To run this code and get access to the models, my recommendation is to simply source Figure 2, by issuing the following command in your GRE:

source('figure_2.R')

This will create Figures 2c and 2d (as well as the rest of the plots in Figure 2), and plop the results into YY_PLOTS/FIG_2. But more importantly, your GRE will now contain a dataframe called poly_corr, which summarizes the statistics of each model.

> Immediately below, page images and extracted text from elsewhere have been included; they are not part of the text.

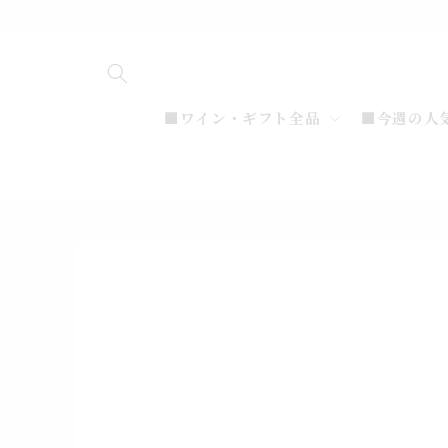
コンテ
ンツに
進む
■ワイン・ギフト全品
■今週の人
商品情
報にス
キップ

If you want to get fancy and run the code without producing the whole of Figure 2, another option is to source ZZ_SCRIPTS/load_data.R after requesting that SCVs are loaded (request_scvs <- TRUE) and the models are calculated (request_regs <- TRUE):

request_scvs <- TRUE
request_regs <- TRUE
withRestarts(source("load_data.R"), terminate=function() message('load_data.R: data already loaded. Nice.'))

This equivalently creates the poly_corr dataframe.

For each gene-sample pair, we fit 6 models, and the statistics of each model are found in the columns of poly_corr.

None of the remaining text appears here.